L'un n'a pas prononcé plus de trois mots à la suite, le second a eu du mal à s'arrêter. Au procès du 13-Novembre, deux habitués du café des frères Abdeslam ont donné à voir l'ambiance aux "Béguines" dans les mois précédant les attentats.

Il apparaît très vite que Rafik H., qui témoigne en visioconférence depuis les locaux du parquet fédéral belge, préférerait être ailleurs. Ses réponses sont brèves, son audition laborieuse.

Crâne rasé, gros pull, il a 36 ans, est originaire de Molenbeek où il a grandi avec Brahim Abdeslam, le gérant du bistrot et futur tueur des terrasses parisiennes. Il est visé par une procédure miroir en Belgique pour l'avoir conduit à l'aéroport dans un périple vers la Syrie, début 2015.

Un an plus tôt, Rafik H. s'était associé avec celui qui était comme "comme un frère", au café des Béguines. C'est de là qu'il connaît une partie des accusés au procès. "C'était +bonjour, au revoir+", nuance-t-il.

Le président lui demande de raconter le lieu - selon le dossier on y vendait de la drogue, note-t-il. "C'était surtout Brahim", balaie Rafik H d'un ton plat.

Il s'y passait d'autres choses ?, s'enquiert Jean-Louis Périès. "Brahim qui regardait de temps en temps des vidéos sur Youtube". Quel genre de vidéos ? "Des trucs terroristes". Ca se passait en Syrie ? "Voilà".
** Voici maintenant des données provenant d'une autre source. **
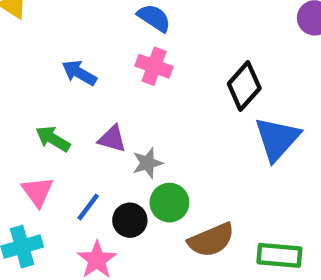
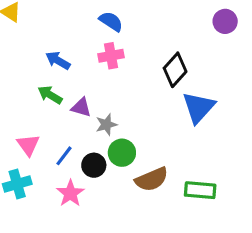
pink cross: (154, 66) -> (111, 56), turned -30
green arrow: (53, 139) -> (50, 95), moved

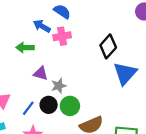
blue arrow: (58, 60) -> (42, 26), moved
green arrow: (50, 95) -> (25, 47), moved, turned -30
black circle: (94, 165) -> (49, 105), moved

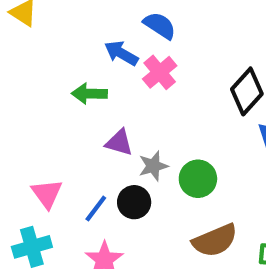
pink cross: (62, 36) -> (160, 72), turned -30
green circle: (70, 106) -> (198, 179), moved

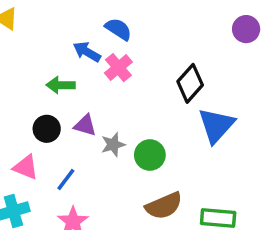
pink triangle: (47, 194) -> (26, 167), turned -32
black circle: (134, 202) -> (47, 129), moved

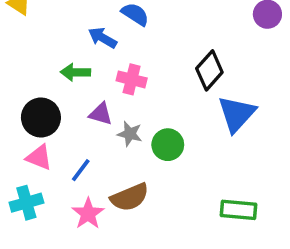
pink cross: (118, 68) -> (132, 79), moved, turned -36
black circle: (47, 129) -> (41, 118), moved, size x1.4
gray star: (113, 145) -> (130, 134), turned 30
brown semicircle: (164, 206) -> (130, 197), moved

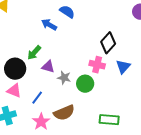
green arrow: (75, 72) -> (34, 53), moved, turned -49
pink cross: (132, 79) -> (97, 65), moved
blue triangle: (237, 114) -> (123, 67), size x0.7
green rectangle: (238, 210) -> (109, 120), moved

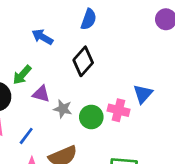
blue semicircle: (67, 12) -> (89, 19), moved, turned 77
black diamond: (108, 43) -> (83, 61), moved
pink cross: (97, 65) -> (118, 110), moved

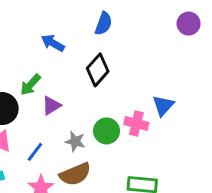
purple triangle: (41, 94) -> (51, 106), turned -48
gray star: (63, 109) -> (75, 141), moved

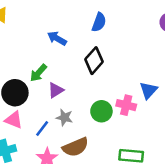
gray star: (75, 141) -> (64, 117), moved

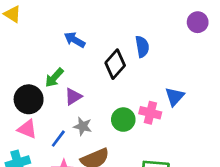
blue semicircle: (99, 22) -> (142, 47), moved, turned -30

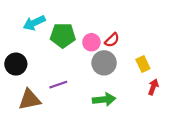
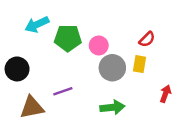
red semicircle: (112, 40) -> (147, 39), moved
yellow rectangle: (143, 64) -> (140, 64), moved, turned 35

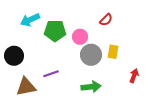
red semicircle: (147, 39) -> (106, 20), moved

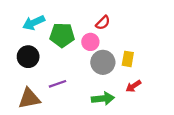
red semicircle: (106, 20) -> (103, 23), moved
black circle: (14, 56) -> (28, 57), moved
red arrow: (134, 76) -> (133, 86), moved, turned -144

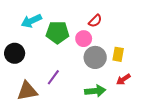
black circle: (28, 57) -> (15, 53), moved
purple line: (58, 84) -> (53, 77), turned -35

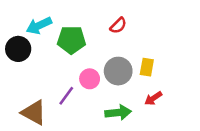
pink circle: (84, 39) -> (90, 79), moved
black circle: (15, 53) -> (18, 49), moved
brown triangle: (27, 91) -> (34, 113), turned 40

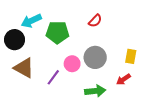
yellow rectangle: (147, 67) -> (131, 56), moved
brown triangle: (34, 113) -> (24, 68), moved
Lui, "au comptoir", s'occupait des clients. "Je faisais pas trop attention".

Poussé par la cour, il confirme que Brahim Abdeslam descendait souvent à la cave où il avait aménagé une pièce "spécialement" pour discuter sur Skype avec Abdelhamid Abaaoud, futur coordinateur des attentats - à ce moment-là en Syrie. "Je suis descendu une fois, j'ai vu qu'il parlait avec Abaaoud. Il m'a crié de remonter, je suis remonté".

-"Chien qui aboie..."-

Sur les écrans de la salle d'audience, c'est Bilal S. qui apparaît ensuite au bout de la même longue table des locaux belges.

"Je suis sociable, je parle à tout le monde", prévient très vite ce brun de 35 ans au débit ultra-rapide. Également très proche de Brahim Abdeslam, il passait "tous les soirs" après le travail pour "jouer au cartes, boire un café". "Une bonne ambiance", à part "les gens qui regardaient les vidéos".

Il mime de ses bras, "moi j'étais assis là", "le comptoir", et "l'ordinateur à côté des toilettes". Comme les autres, il a vu les vidéos "en passant" devant. Brahim Abdeslam les regardait avec son petit frère Salah, et son ami Ahmed Dahhmani, autre accusé jugé en son absence, certifie-t-il.

"Brahim, il disait: +regardez ce qu'ils font, c'est injuste, ils tuent des enfants+. Dès qu'il commençait à boire ou à fumer, il s'excitait. Mais pour moi, un chien qui aboie il ne fait rien".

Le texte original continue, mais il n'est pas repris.